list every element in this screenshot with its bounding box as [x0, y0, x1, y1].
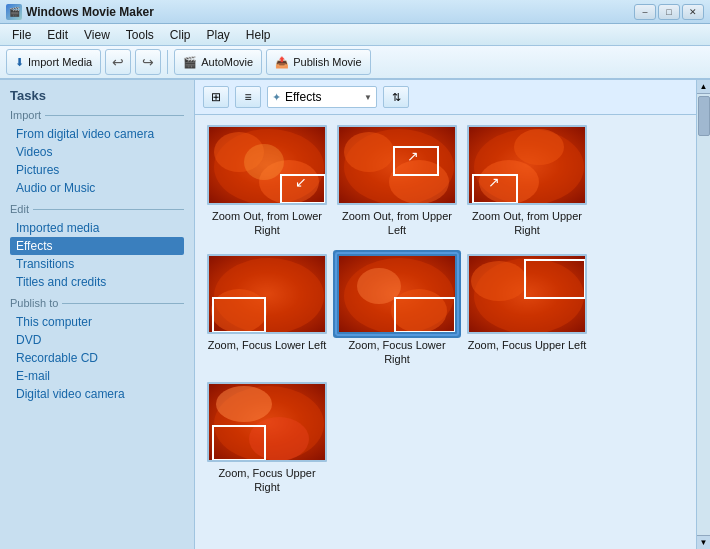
effect-zoom-out-upper-left[interactable]: ↗ Zoom Out, from UpperLeft — [337, 125, 457, 238]
window-controls[interactable]: – □ ✕ — [634, 4, 704, 20]
svg-point-20 — [391, 289, 447, 333]
effects-toolbar: ⊞ ≡ ✦ Effects ▼ ⇅ — [195, 80, 696, 115]
svg-point-27 — [216, 386, 272, 422]
publish-movie-button[interactable]: 📤 Publish Movie — [266, 49, 370, 75]
undo-icon: ↩ — [112, 54, 124, 70]
effect-label-zoom-focus-upper-right: Zoom, Focus UpperRight — [218, 466, 315, 495]
scroll-thumb[interactable] — [698, 96, 710, 136]
menu-bar: File Edit View Tools Clip Play Help — [0, 24, 710, 46]
import-label: Import Media — [28, 56, 92, 68]
effect-overlay-7 — [209, 384, 327, 462]
svg-point-12 — [514, 129, 564, 165]
menu-file[interactable]: File — [4, 26, 39, 44]
menu-help[interactable]: Help — [238, 26, 279, 44]
effect-overlay-6 — [469, 256, 587, 334]
scroll-up-button[interactable]: ▲ — [697, 80, 711, 94]
redo-button[interactable]: ↪ — [135, 49, 161, 75]
effect-overlay-2: ↗ — [339, 127, 457, 205]
dropdown-arrow-icon: ▼ — [364, 93, 372, 102]
sort-button[interactable]: ⇅ — [383, 86, 409, 108]
sidebar-item-videos[interactable]: Videos — [10, 143, 184, 161]
content-panel: ⊞ ≡ ✦ Effects ▼ ⇅ — [195, 80, 696, 549]
effects-category-dropdown[interactable]: ✦ Effects ▼ — [267, 86, 377, 108]
effect-label-zoom-focus-lower-left: Zoom, Focus Lower Left — [208, 338, 327, 352]
automovie-button[interactable]: 🎬 AutoMovie — [174, 49, 262, 75]
menu-edit[interactable]: Edit — [39, 26, 76, 44]
publish-section-label: Publish to — [10, 297, 184, 309]
sidebar-item-audio[interactable]: Audio or Music — [10, 179, 184, 197]
svg-point-24 — [471, 261, 527, 301]
svg-point-8 — [389, 160, 449, 204]
effect-zoom-out-lower-right[interactable]: ↙ Zoom Out, from LowerRight — [207, 125, 327, 238]
sidebar-item-digital-video[interactable]: Digital video camera — [10, 385, 184, 403]
effects-row-2: Zoom, Focus Lower Left Zoo — [207, 254, 684, 367]
redo-icon: ↪ — [142, 54, 154, 70]
effect-zoom-focus-upper-right[interactable]: Zoom, Focus UpperRight — [207, 382, 327, 495]
grid-view-button[interactable]: ⊞ — [203, 86, 229, 108]
sidebar-item-this-computer[interactable]: This computer — [10, 313, 184, 331]
effects-row-3: Zoom, Focus UpperRight — [207, 382, 684, 495]
menu-tools[interactable]: Tools — [118, 26, 162, 44]
scroll-down-button[interactable]: ▼ — [697, 535, 711, 549]
main-area: Tasks Import From digital video camera V… — [0, 80, 710, 549]
sidebar-item-pictures[interactable]: Pictures — [10, 161, 184, 179]
effect-zoom-focus-lower-right[interactable]: Zoom, Focus LowerRight — [337, 254, 457, 367]
effects-row-1: ↙ Zoom Out, from LowerRight — [207, 125, 684, 238]
effect-thumbnail-zoom-focus-lower-right — [337, 254, 457, 334]
content-scrollbar[interactable]: ▲ ▼ — [696, 80, 710, 549]
effect-overlay-1: ↙ — [209, 127, 327, 205]
svg-text:↗: ↗ — [488, 174, 500, 190]
sidebar-item-imported-media[interactable]: Imported media — [10, 219, 184, 237]
effect-thumbnail-zoom-focus-upper-left — [467, 254, 587, 334]
svg-point-17 — [211, 289, 267, 333]
publish-icon: 📤 — [275, 56, 289, 69]
sidebar: Tasks Import From digital video camera V… — [0, 80, 195, 549]
list-view-button[interactable]: ≡ — [235, 86, 261, 108]
effect-zoom-out-upper-right[interactable]: ↗ Zoom Out, from UpperRight — [467, 125, 587, 238]
effect-thumbnail-zoom-focus-upper-right — [207, 382, 327, 462]
automovie-icon: 🎬 — [183, 56, 197, 69]
title-bar: 🎬 Windows Movie Maker – □ ✕ — [0, 0, 710, 24]
publish-label: Publish Movie — [293, 56, 361, 68]
effect-thumbnail-zoom-out-lower-right: ↙ — [207, 125, 327, 205]
sidebar-item-transitions[interactable]: Transitions — [10, 255, 184, 273]
menu-clip[interactable]: Clip — [162, 26, 199, 44]
toolbar-separator — [167, 50, 168, 74]
toolbar: ⬇ Import Media ↩ ↪ 🎬 AutoMovie 📤 Publish… — [0, 46, 710, 80]
sidebar-item-from-dv[interactable]: From digital video camera — [10, 125, 184, 143]
import-section-label: Import — [10, 109, 184, 121]
effect-label-zoom-out-upper-right: Zoom Out, from UpperRight — [472, 209, 582, 238]
tasks-label: Tasks — [10, 88, 184, 103]
svg-point-28 — [249, 417, 309, 461]
sidebar-item-recordable-cd[interactable]: Recordable CD — [10, 349, 184, 367]
sidebar-item-titles[interactable]: Titles and credits — [10, 273, 184, 291]
effect-label-zoom-focus-upper-left: Zoom, Focus Upper Left — [468, 338, 587, 352]
effect-overlay-5 — [339, 256, 457, 334]
menu-view[interactable]: View — [76, 26, 118, 44]
effect-thumbnail-zoom-out-upper-right: ↗ — [467, 125, 587, 205]
sidebar-item-email[interactable]: E-mail — [10, 367, 184, 385]
effect-label-zoom-focus-lower-right: Zoom, Focus LowerRight — [348, 338, 445, 367]
effect-label-zoom-out-lower-right: Zoom Out, from LowerRight — [212, 209, 322, 238]
svg-text:↙: ↙ — [295, 174, 307, 190]
svg-point-7 — [344, 132, 394, 172]
minimize-button[interactable]: – — [634, 4, 656, 20]
effect-thumbnail-zoom-focus-lower-left — [207, 254, 327, 334]
app-icon: 🎬 — [6, 4, 22, 20]
effects-dropdown-label: Effects — [285, 90, 360, 104]
sort-icon: ⇅ — [392, 91, 401, 104]
effect-overlay-3: ↗ — [469, 127, 587, 205]
svg-text:↗: ↗ — [407, 148, 419, 164]
effects-grid: ↙ Zoom Out, from LowerRight — [195, 115, 696, 549]
sidebar-item-dvd[interactable]: DVD — [10, 331, 184, 349]
effect-zoom-focus-lower-left[interactable]: Zoom, Focus Lower Left — [207, 254, 327, 367]
effects-dropdown-icon: ✦ — [272, 91, 281, 104]
effect-overlay-4 — [209, 256, 327, 334]
import-media-button[interactable]: ⬇ Import Media — [6, 49, 101, 75]
menu-play[interactable]: Play — [199, 26, 238, 44]
maximize-button[interactable]: □ — [658, 4, 680, 20]
sidebar-item-effects[interactable]: Effects — [10, 237, 184, 255]
undo-button[interactable]: ↩ — [105, 49, 131, 75]
close-button[interactable]: ✕ — [682, 4, 704, 20]
effect-zoom-focus-upper-left[interactable]: Zoom, Focus Upper Left — [467, 254, 587, 367]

------------------------------------------------------------------------

* [EXERCISE DIRECTIONS]
Tally lines in the listing above that include the word "Tools"; respond with that number only.

* [RESULT FOR THIS EXERCISE]
2